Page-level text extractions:
----
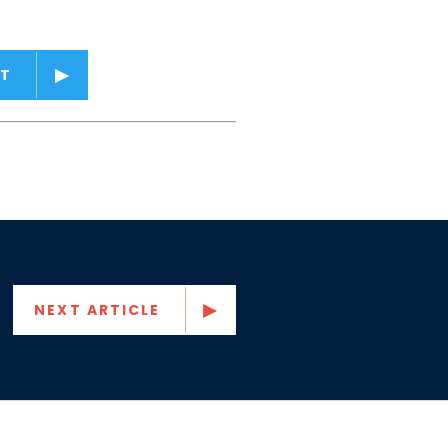
T
NEXT ARTICLE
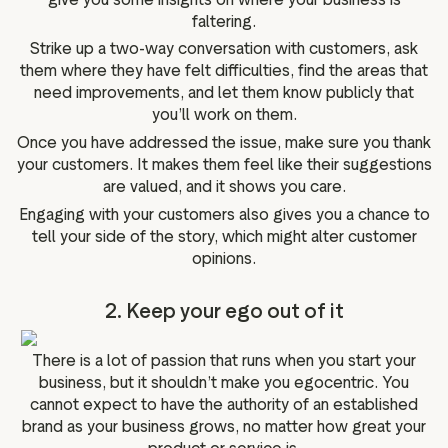
faltering.
Strike up a two-way conversation with customers, ask
them where they have felt difficulties, find the areas that
need improvements, and let them know publicly that
you’ll work on them.
Once you have addressed the issue, make sure you thank
your customers. It makes them feel like their suggestions
are valued, and it shows you care.
Engaging with your customers also gives you a chance to
tell your side of the story, which might alter customer
opinions.
2. Keep your ego out of it
There is a lot of passion that runs when you start your
business, but it shouldn’t make you egocentric. You
cannot expect to have the authority of an established
brand as your business grows, no matter how great your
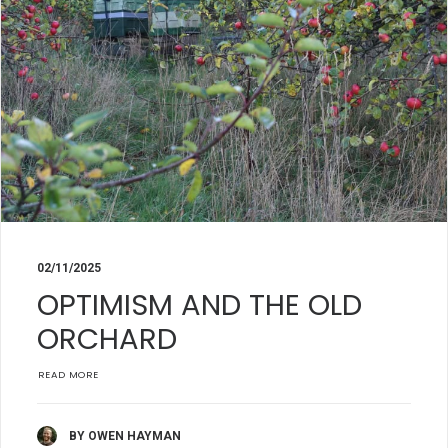
02/11/2025
OPTIMISM AND THE OLD
ORCHARD
READ MORE
BY OWEN HAYMAN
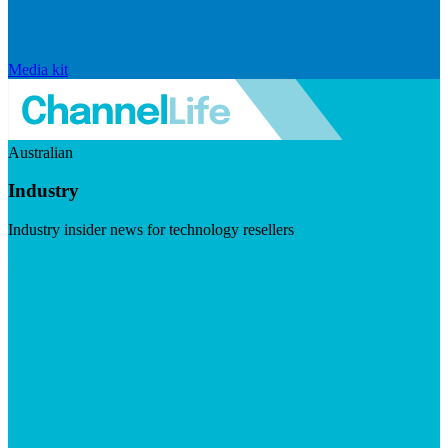
Media kit
Australian
Industry
Industry insider news for technology resellers
Visit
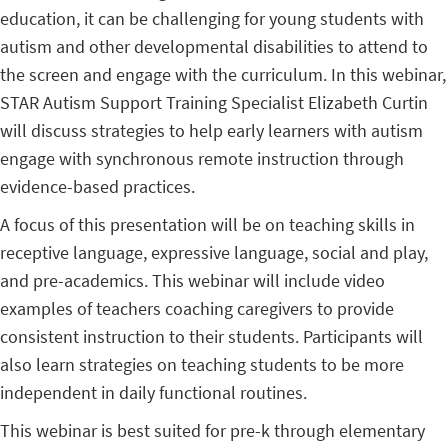
education, it can be challenging for young students with
autism and other developmental disabilities to attend to
the screen and engage with the curriculum. In this webinar,
STAR Autism Support Training Specialist Elizabeth Curtin
will discuss strategies to help early learners with autism
engage with synchronous remote instruction through
evidence-based practices.
A focus of this presentation will be on teaching skills in
receptive language, expressive language, social and play,
and pre-academics. This webinar will include video
examples of teachers coaching caregivers to provide
consistent instruction to their students. Participants will
also learn strategies on teaching students to be more
independent in daily functional routines.
This webinar is best suited for pre-k through elementary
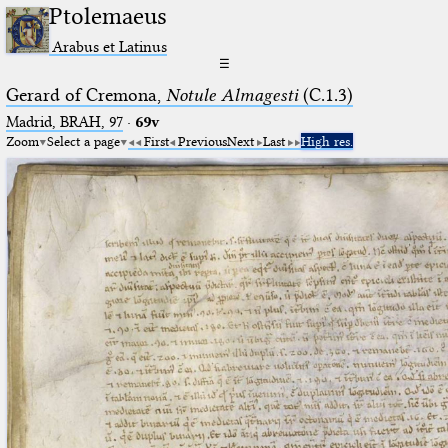
Ptolemaeus
Arabus et Latinus
☰
Gerard of Cremona,
Notule Almagesti
(C.1.3)
Madrid, BRAH, 97
·
69v
Zoom
Select a page
First
Previous
Next
Last
High res.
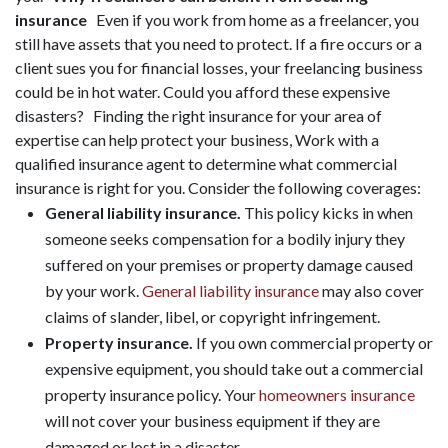
insurance
Even if you work from home as a freelancer, you
still have assets that you need to protect. If a fire occurs or a
client sues you for financial losses, your freelancing business
could be in hot water. Could you afford these expensive
disasters? Finding the right insurance for your area of
expertise can help protect your business, Work with a
qualified insurance agent to determine what commercial
insurance is right for you. Consider the following coverages:
General liability insurance.
This policy kicks in when
someone seeks compensation for a bodily injury they
suffered on your premises or property damage caused
by your work.
General liability insurance
may also cover
claims of slander, libel, or copyright infringement.
Property insurance.
If you own commercial property or
expensive equipment, you should take out a commercial
property insurance policy. Your
homeowners insurance
will not cover your business equipment if they are
damaged or lost in a disaster.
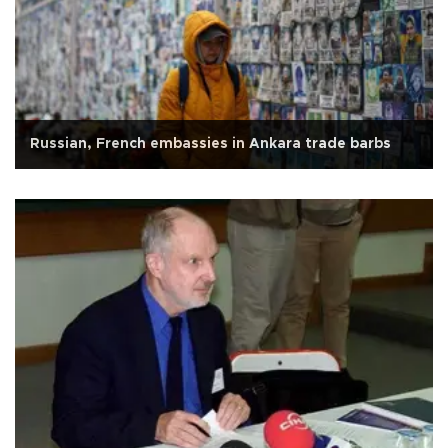
Russian, French embassies in Ankara trade barbs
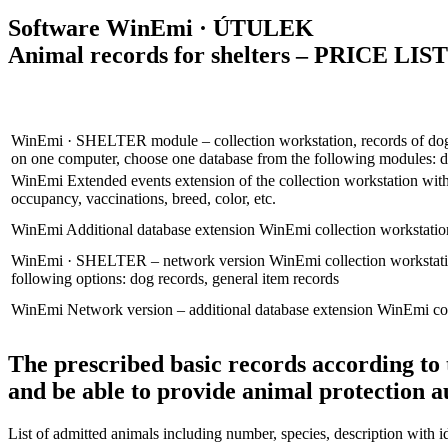
Software
WinEmi
· ÚTULEK
Animal records for shelters – PRICE LIST
WinEmi
· SHELTER
module – collection workstation, records of d
on one computer, choose one database from the following modules: do
WinEmi
Extended events
extension of the collection workstation with
occupancy, vaccinations, breed, color, etc.
WinEmi
Additional database extension
WinEmi collection workstation
WinEmi
· SHELTER – network version
WinEmi collection workstat
following options: dog records, general item records
WinEmi
Network version – additional database extension
WinEmi col
The prescribed basic records according to
and be able to provide animal protection a
List of admitted animals including number, species, description with id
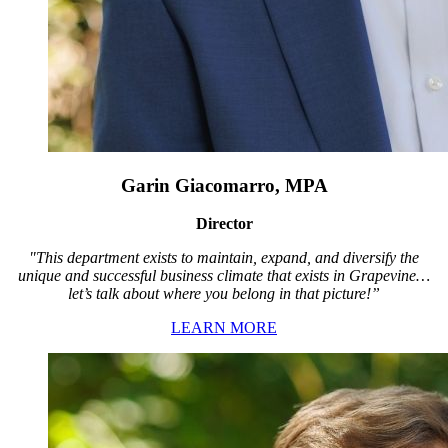
Garin Giacomarro, MPA
Director
"This department exists to maintain, expand, and diversify the
unique and successful business climate that exists in Grapevine…
let’s talk about where you belong in that picture!”
LEARN MORE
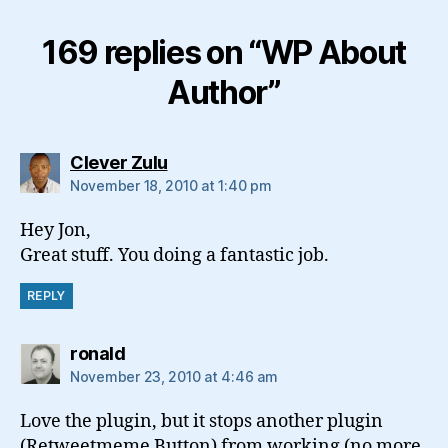
169 replies on “WP About
Author”
says:
Clever Zulu
November 18, 2010 at 1:40 pm
Hey Jon,
Great stuff. You doing a fantastic job.
REPLY
says:
ronald
November 23, 2010 at 4:46 am
Love the plugin, but it stops another plugin
(Retweetmeme Button) from working (no more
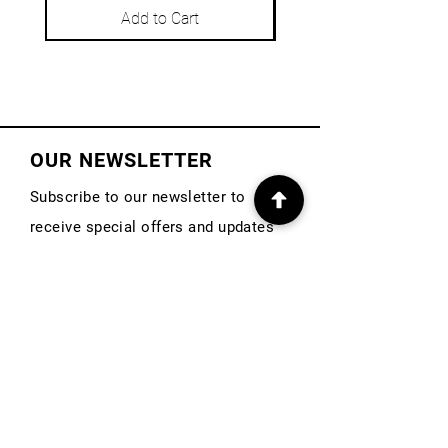
Add to Cart
OUR NEWSLETTER
Subscribe to our newsletter to
receive special offers and updates
on new products
First Name
Email
Subscribe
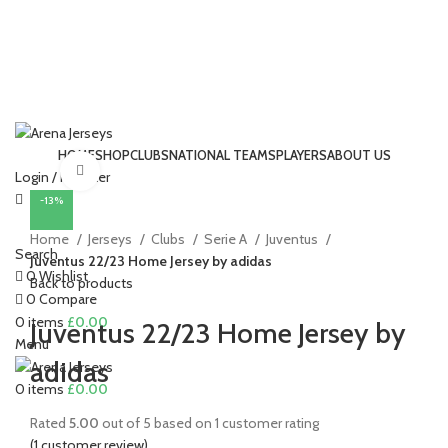
HOME
SHOP
CLUBS
NATIONAL TEAMS
PLAYERS
ABOUT US
Click to enlarge
Login / Register
-13%
Home
Jerseys
Clubs
Serie A
Juventus
Search
Juventus 22/23 Home Jersey by adidas
0
Wishlist
Back to products
0
Compare
0
items
£
0.00
Juventus 22/23 Home Jersey by
Menu
adidas
0
items
£
0.00
Rated
5.00
out of 5 based on
1
customer rating
(
1
customer review)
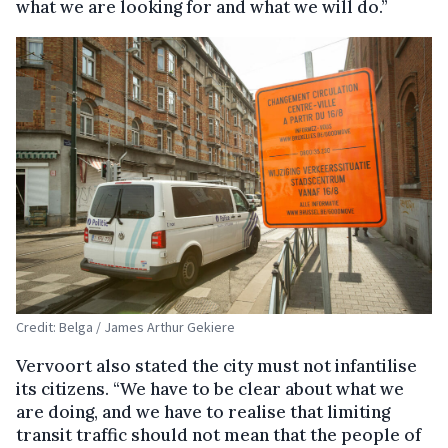
what we are looking for and what we will do.”
Credit: Belga / James Arthur Gekiere
Vervoort also stated the city must not infantilise
its citizens. “We have to be clear about what we
are doing, and we have to realise that limiting
transit traffic should not mean that the people of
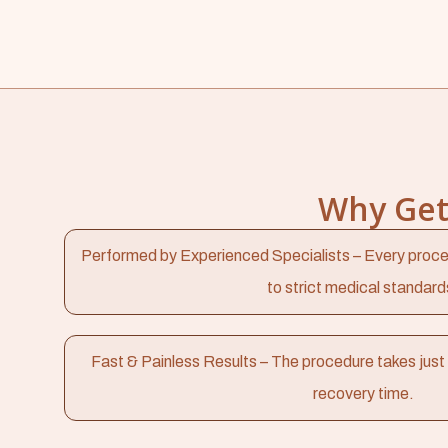
Why Get 
Performed by Experienced Specialists – Every proce
to strict medical standard
Fast & Painless Results – The procedure takes just 
recovery time.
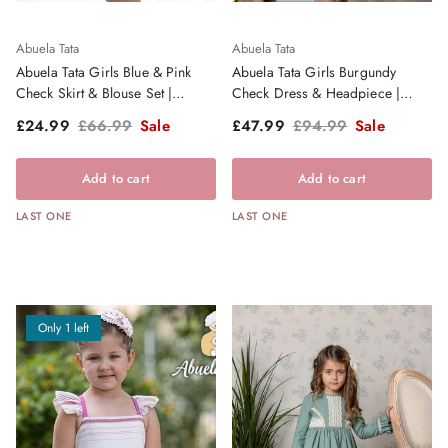
Abuela Tata
Abuela Tata
Abuela Tata Girls Blue & Pink
Abuela Tata Girls Burgundy
Check Skirt & Blouse Set |
Check Dress & Headpiece |
Clearance Sale
Clearance Sale
Sale price
Regular price
Sale price
Regular price
£24.99
£66.99
Sale
£47.99
£94.99
Sale
Add to cart
Add to cart
LAST ONE
LAST ONE
Only 1 left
----
Restate the records word for word, omitting images.

- _Output_
T
NEXT ARTICLE
faltering.
Strike up a two-way conversation with customers, ask
them where they have felt difficulties, find the areas that
need improvements, and let them know publicly that
you’ll work on them.
Once you have addressed the issue, make sure you thank
your customers. It makes them feel like their suggestions
are valued, and it shows you care.
Engaging with your customers also gives you a chance to
tell your side of the story, which might alter customer
opinions.
2. Keep your ego out of it
There is a lot of passion that runs when you start your
business, but it shouldn’t make you egocentric. You
cannot expect to have the authority of an established
brand as your business grows, no matter how great your
02/11/2025
OPTIMISM AND THE OLD
ORCHARD
READ MORE
BY OWEN HAYMAN
Media kit
Australian
Industry
Industry insider news for technology resellers
Visit
education, it can be challenging for young students with
autism and other developmental disabilities to attend to
the screen and engage with the curriculum. In this webinar,
STAR Autism Support Training Specialist Elizabeth Curtin
will discuss strategies to help early learners with autism
engage with synchronous remote instruction through
evidence-based practices.
A focus of this presentation will be on teaching skills in
receptive language, expressive language, social and play,
and pre-academics. This webinar will include video
examples of teachers coaching caregivers to provide
consistent instruction to their students. Participants will
also learn strategies on teaching students to be more
independent in daily functional routines.
This webinar is best suited for pre-k through elementary
Ptolemaeus
Arabus et Latinus
☰
Gerard of Cremona,
Notule Almagesti
(C.1.3)
Madrid, BRAH, 97
·
69v
Zoom
Select a page
First
Previous
Next
Last
High res.
insurance
Even if you work from home as a freelancer, you
still have assets that you need to protect. If a fire occurs or a
client sues you for financial losses, your freelancing business
could be in hot water. Could you afford these expensive
disasters? Finding the right insurance for your area of
expertise can help protect your business, Work with a
qualified insurance agent to determine what commercial
insurance is right for you. Consider the following coverages:
General liability insurance.
This policy kicks in when
someone seeks compensation for a bodily injury they
suffered on your premises or property damage caused
by your work.
General liability insurance
may also cover
claims of slander, libel, or copyright infringement.
Property insurance.
If you own commercial property or
expensive equipment, you should take out a commercial
property insurance policy. Your
homeowners insurance
will not cover your business equipment if they are
damaged or lost in a disaster.
Russian, French embassies in Ankara trade barbs
Software
WinEmi
· ÚTULEK
Animal records for shelters – PRICE LIST
WinEmi
· SHELTER
module – collection workstation, records of d
on one computer, choose one database from the following modules: do
WinEmi
Extended events
extension of the collection workstation with
occupancy, vaccinations, breed, color, etc.
WinEmi
Additional database extension
WinEmi collection workstation
WinEmi
· SHELTER – network version
WinEmi collection workstat
following options: dog records, general item records
WinEmi
Network version – additional database extension
WinEmi col
The prescribed basic records according to
and be able to provide animal protection a
List of admitted animals including number, species, description with id
Garin Giacomarro, MPA
Director
"This department exists to maintain, expand, and diversify the
unique and successful business climate that exists in Grapevine…
let’s talk about where you belong in that picture!”
LEARN MORE
169 replies on “WP About
Author”
says:
Clever Zulu
November 18, 2010 at 1:40 pm
Hey Jon,
Great stuff. You doing a fantastic job.
REPLY
says:
ronald
November 23, 2010 at 4:46 am
Love the plugin, but it stops another plugin
(Retweetmeme Button) from working (no more
Add to Cart
OUR NEWSLETTER
Subscribe to our newsletter to
receive special offers and updates
on new products
First Name
Email
Subscribe
HOME
SHOP
CLUBS
NATIONAL TEAMS
PLAYERS
ABOUT US
Click to enlarge
Login / Register
-13%
Home
Jerseys
Clubs
Serie A
Juventus
Search
Juventus 22/23 Home Jersey by adidas
0
Wishlist
Back to products
0
Compare
0
items
£
0.00
Juventus 22/23 Home Jersey by
Menu
adidas
0
items
£
0.00
Rated
5.00
out of 5 based on
1
customer rating
(
1
customer review)
what we are looking for and what we will do.”
Credit: Belga / James Arthur Gekiere
Vervoort also stated the city must not infantilise
its citizens. “We have to be clear about what we
are doing, and we have to realise that limiting
transit traffic should not mean that the people of
Why Get 
Performed by Experienced Specialists – Every proce
to strict medical standard
Fast & Painless Results – The procedure takes just 
recovery time.
Abuela Tata
Abuela Tata
Abuela Tata Girls Blue & Pink
Abuela Tata Girls Burgundy
Check Skirt & Blouse Set |
Check Dress & Headpiece |
Clearance Sale
Clearance Sale
Sale price
Regular price
Sale price
Regular price
£24.99
£66.99
Sale
£47.99
£94.99
Sale
Add to cart
Add to cart
LAST ONE
LAST ONE
Only 1 left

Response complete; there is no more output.